### Data records

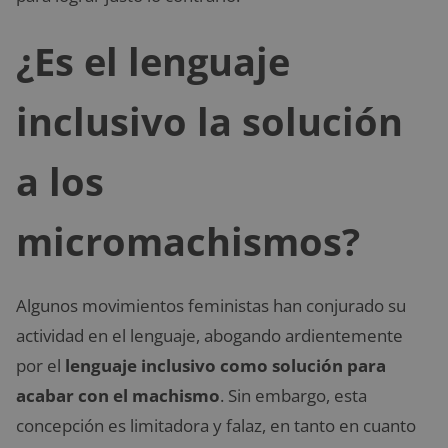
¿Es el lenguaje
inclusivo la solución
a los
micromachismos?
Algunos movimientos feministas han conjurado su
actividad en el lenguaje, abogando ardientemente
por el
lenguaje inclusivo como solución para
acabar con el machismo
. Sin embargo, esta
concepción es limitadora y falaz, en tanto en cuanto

### Exercise prompt
List each line of the entries that holds the string "lenguaje".

### Response box
¿Es el lenguaje
actividad en el lenguaje, abogando ardientemente
lenguaje inclusivo como solución para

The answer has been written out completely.